══ SOURCE MATERIAL ══
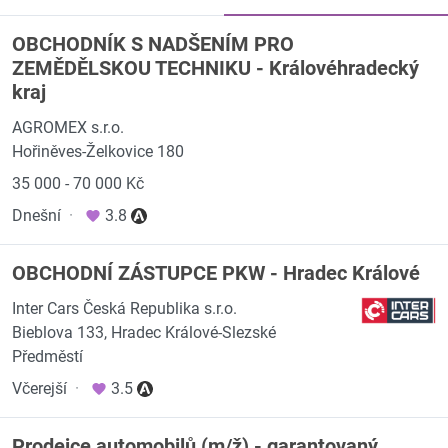
OBCHODNÍK S NADŠENÍM PRO
ZEMĚDĚLSKOU TECHNIKU - Královéhradecký
kraj
AGROMEX s.r.o.
Hořiněves-Želkovice 180
35 000 - 70 000 Kč
Dnešní
·
3.8
OBCHODNÍ ZÁSTUPCE PKW - Hradec Králové
Inter Cars Česká Republika s.r.o.
Bieblova 133, Hradec Králové-Slezské
Předměstí
Včerejší
·
3.5
Prodejce automobilů (m/ž) - garantovaný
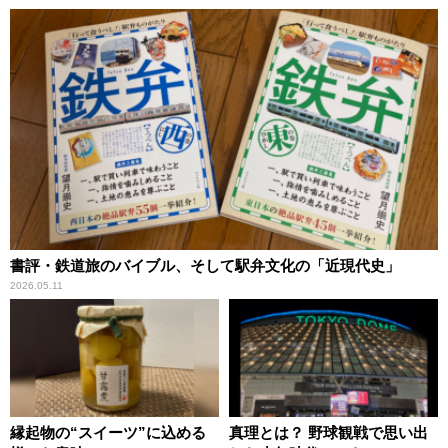
書評・鉄道旅のバイブル、そして駅弁文化の「近現代史」
2026.05.11
縁起物の“スイーツ”に込める
真理とは？ 野球観戦で思い出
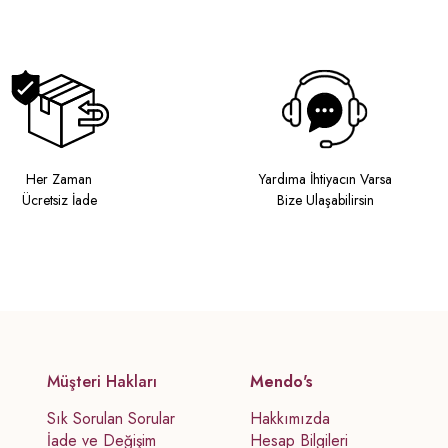
Her Zaman
Yardıma İhtiyacın Varsa
Ücretsiz İade
Bize Ulaşabilirsin
Müşteri Hakları
Mendo's
Sık Sorulan Sorular
Hakkımızda
İade ve Değişim
Hesap Bilgileri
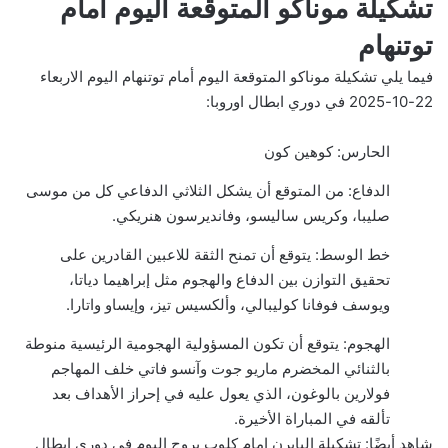
تشكيلة موناكو المتوقعة اليوم امام
توتنهام
فيما يلي تشكيلة موناكو المتوقعة اليوم أمام توتنهام اليوم الاربعاء
22-10-2025 في دوري ابطال اوروبا:
الحارس: كوهين كون
الدفاع: من المتوقع أن يشكل الثلاثي الدفاعي كل من موسى
صليبا، وكريس ساليسو، وفانديرسون هنريكي.
خط الوسط: يتوقع أن تمنح الثقة للاعبين القادرين على
تحقيق التوازن بين الدفاع والهجوم مثل إبراهيما دياتا،
ويوسف فوفانا كوليبالي، وألكسيس تيز، وإيساو واتارا.
الهجوم: يتوقع أن تكون المسؤولية الهجومية الرئيسية منوطة
بالثنائي المخضرم ماريو جوت وآنسو فاتي خلف المهاجم
فولارين بالوغون، الذي يعول عليه في إحراز الأهداف بعد
تألقه في المباراة الأخيرة.
شاهد أيضًا:
تشكيلة البايرن امام كلوب بروج اليوم في دوري ابطال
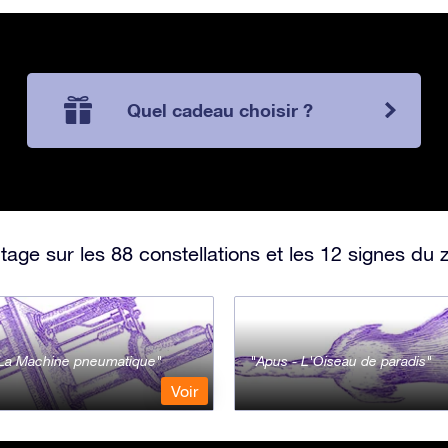
Quel cadeau choisir ?
ge sur les 88 constellations et les 12 signes du 
- La Machine pneumatique
Apus - L'Oiseau de paradis
Voir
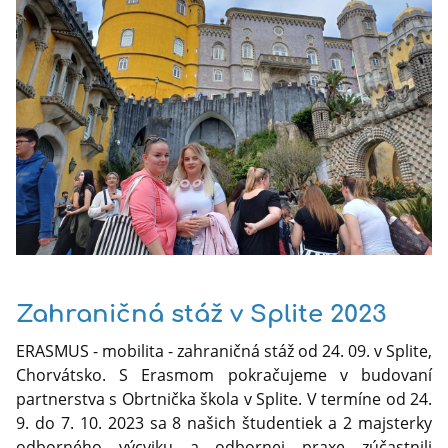
Zahraničná stáž v Splite 2023
ERASMUS - mobilita - zahraničná stáž od 24. 09. v Splite,
Chorvátsko. S Erasmom pokračujeme v budovaní
partnerstva s Obrtnička škola v Splite. V termíne od 24.
9. do 7. 10. 2023 sa 8 našich študentiek a 2 majsterky
odborného výcviku a odbornej praxe zúčastnili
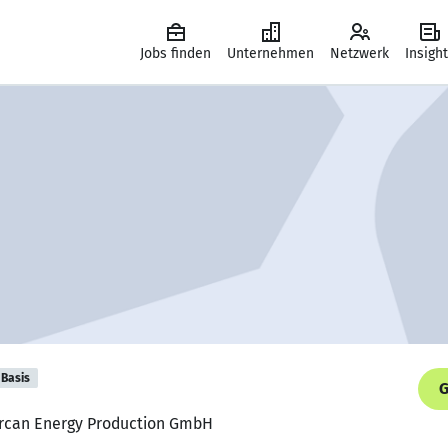
Jobs finden
Unternehmen
Netzwerk
Insigh
Basis
G
 Orcan Energy Production GmbH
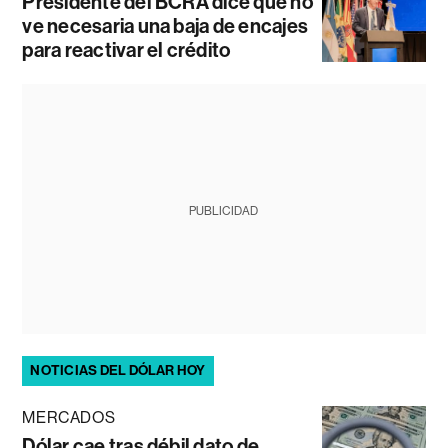
Presidente del BCRA dice que no
ve necesaria una baja de encajes
para reactivar el crédito
PUBLICIDAD
NOTICIAS DEL DÓLAR HOY
MERCADOS
Dólar cae tras débil dato de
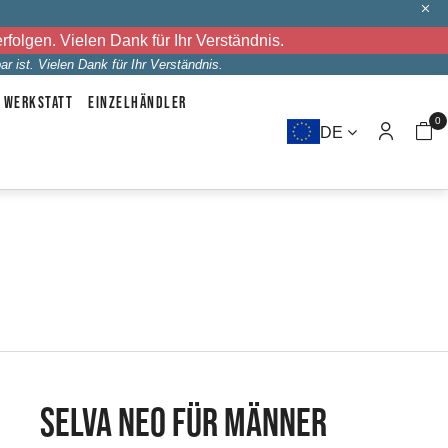
folgen. Vielen Dank für Ihr Verständnis.
r ist. Vielen Dank für Ihr Verständnis.
WERKSTATT
EINZELHÄNDLER
0
DE
SELVA NEO FÜR MÄNNER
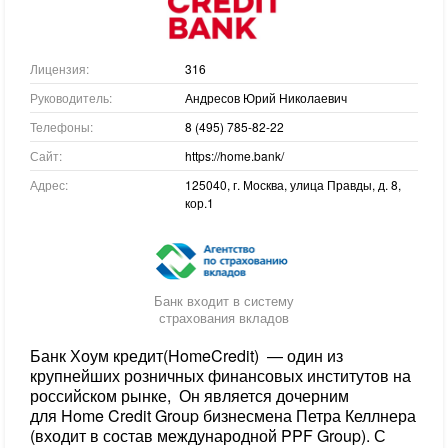
Лицензия:
316
Руководитель:
Андресов Юрий Николаевич
Телефоны:
8 (495) 785-82-22
Сайт:
https://home.bank/
Адрес:
125040, г. Москва, улица Правды, д. 8,
кор.1
Банк входит в систему
страхования вкладов
Банк Хоум кредит(HomeCredit) — один из
крупнейших розничных финансовых институтов на
российском рынке, Он является дочерним
для Home Credit Group бизнесмена Петра Келлнера
(входит в состав международной PPF Group). С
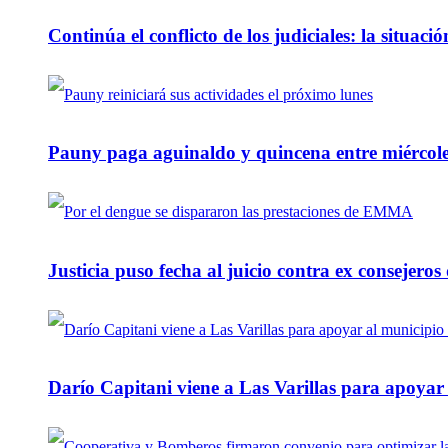
Continúa el conflicto de los judiciales: la situaci
Pauny paga aguinaldo y quincena entre miércole
Justicia puso fecha al juicio contra ex consejeros
Darío Capitani viene a Las Varillas para apoyar a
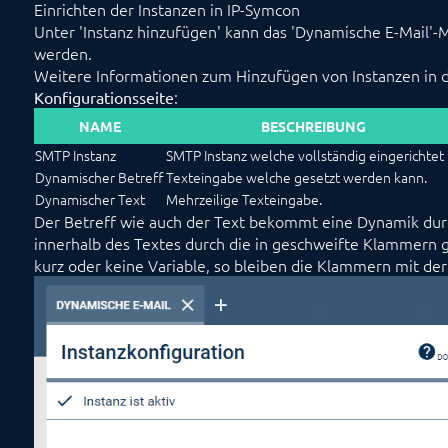
Einrichten der Instanzen in IP-Symcon
Unter 'Instanz hinzufügen' kann das 'Dynamische E-Mail'-M
werden.
Weitere Informationen zum Hinzufügen von Instanzen in 
:
Konfigurationsseite
NAME
BESCHREIBUNG
SMTP Instanz
SMTP Instanz welche vollständig eingerichtet 
Dynamischer Betreff
Texteingabe welche gesetzt werden kann.
Dynamischer Text
Mehrzeilige Texteingabe.
Der Betreff wie auch der Text bekommt eine Dynamik dur
innerhalb des Textes durch die in geschweifte Klammern ge
kurz oder keine Variable, so bleiben die Klammern mit d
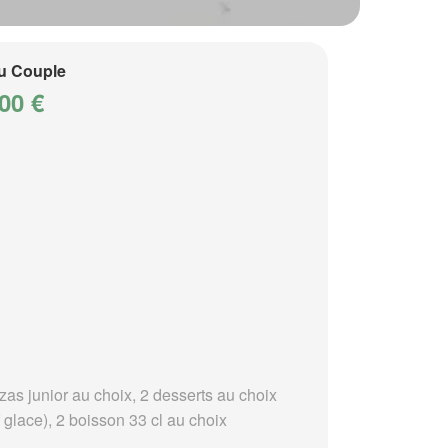
u Couple
00 €
zas junior au choix, 2 desserts au choix
 glace), 2 boisson 33 cl au choix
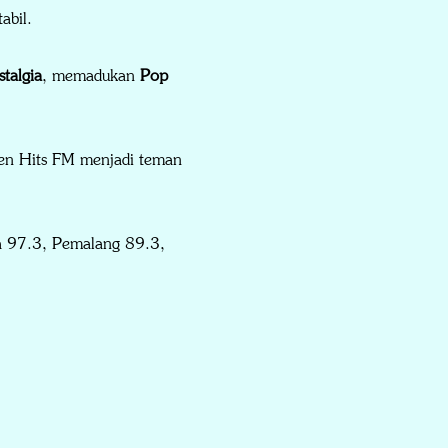
abil.
talgia
, memadukan
Pop
lden Hits FM menjadi teman
a 97.3, Pemalang 89.3,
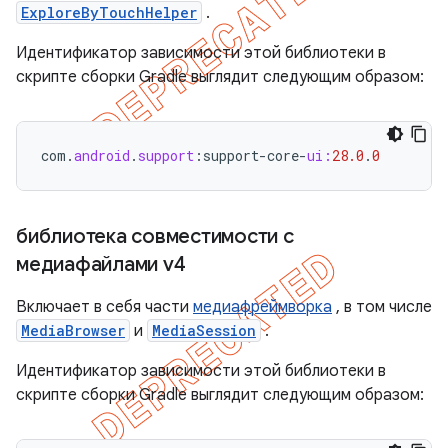
ExploreByTouchHelper
.
Идентификатор зависимости этой библиотеки в
скрипте сборки Gradle выглядит следующим образом:
com
.
android
.
support
:
support
-
core
-
ui:
28.0
.
0
библиотека совместимости с
медиафайлами v4
Включает в себя части
медиафреймворка
, в том числе
MediaBrowser
и
MediaSession
.
Идентификатор зависимости этой библиотеки в
скрипте сборки Gradle выглядит следующим образом:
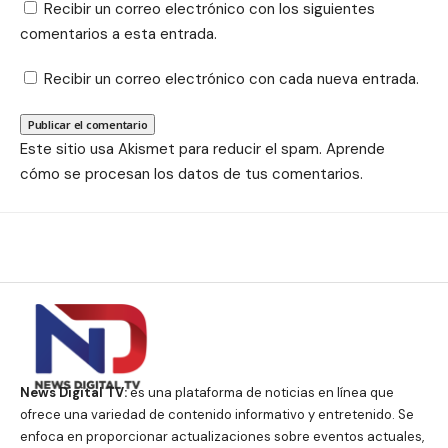
Recibir un correo electrónico con los siguientes
comentarios a esta entrada.
Recibir un correo electrónico con cada nueva entrada.
Este sitio usa Akismet para reducir el spam.
Aprende
cómo se procesan los datos de tus comentarios.
News Digital TV:
es una plataforma de noticias en línea que
ofrece una variedad de contenido informativo y entretenido. Se
enfoca en proporcionar actualizaciones sobre eventos actuales,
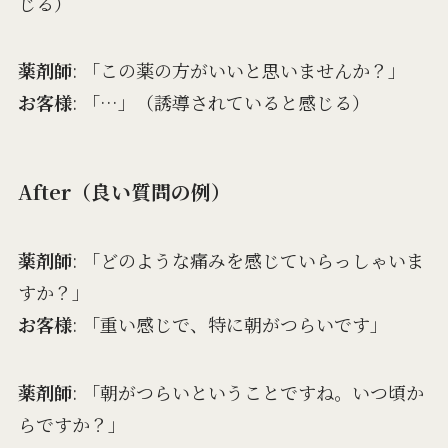
じる）
薬剤師
: 「この薬の方がいいと思いませんか？」
お客様
: 「…」（誘導されていると感じる）
After（良い質問の例）
薬剤師
: 「どのような痛みを感じていらっしゃいま
すか？」
お客様
: 「重い感じで、特に朝がつらいです」
薬剤師
: 「朝がつらいということですね。いつ頃か
らですか？」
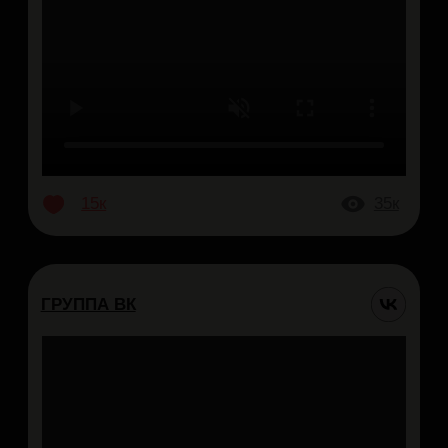
Артём Рахмеев, основатель
rakhmeev@brooklynbowl.ru
© 2016-2026
ООО "Кегли кухня рок-н-ролл"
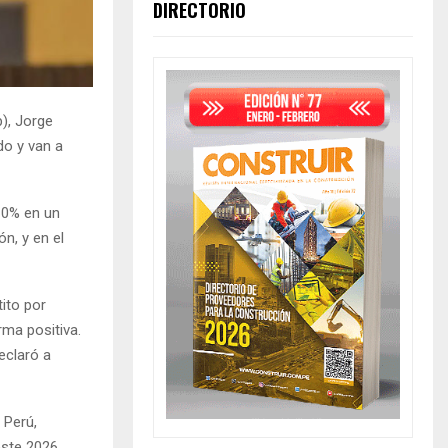
DIRECTORIO
p), Jorge
do y van a
 10% en un
n, y en el
tito por
rma positiva.
eclaró a
 Perú,
este 2026.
═══
WHAT TO DO: Your answer must be the exact lines from the records above, from the one containing "Банк входит в систему" through the one containing "Recibir un correo electrónico con los", both included, with every picture left out.

TASK OUTPUT:
Банк входит в систему
страхования вкладов
Банк Хоум кредит(HomeCredit) — один из
крупнейших розничных финансовых институтов на
российском рынке, Он является дочерним
для Home Credit Group бизнесмена Петра Келлнера
(входит в состав международной PPF Group). С
Continúa el conflicto de los judiciales: la situaci
Pauny paga aguinaldo y quincena entre miércole
Justicia puso fecha al juicio contra ex consejeros
Darío Capitani viene a Las Varillas para apoyar a
Einrichten der Instanzen in IP-Symcon
Unter 'Instanz hinzufügen' kann das 'Dynamische E-Mail'-M
werden.
Weitere Informationen zum Hinzufügen von Instanzen in 
:
Konfigurationsseite
NAME
BESCHREIBUNG
SMTP Instanz
SMTP Instanz welche vollständig eingerichtet 
Dynamischer Betreff
Texteingabe welche gesetzt werden kann.
Dynamischer Text
Mehrzeilige Texteingabe.
Der Betreff wie auch der Text bekommt eine Dynamik dur
innerhalb des Textes durch die in geschweifte Klammern ge
kurz oder keine Variable, so bleiben die Klammern mit d
u Couple
00 €
zas junior au choix, 2 desserts au choix
 glace), 2 boisson 33 cl au choix
abil.
talgia
, memadukan
Pop
lden Hits FM menjadi teman
a 97.3, Pemalang 89.3,
ExploreByTouchHelper
.
Идентификатор зависимости этой библиотеки в
скрипте сборки Gradle выглядит следующим образом:
com
.
android
.
support
:
support
-
core
-
ui:
28.0
.
0
библиотека совместимости с
медиафайлами v4
Включает в себя части
медиафреймворка
, в том числе
MediaBrowser
и
MediaSession
.
Идентификатор зависимости этой библиотеки в
скрипте сборки Gradle выглядит следующим образом:
Recibir un correo electrónico con los siguientes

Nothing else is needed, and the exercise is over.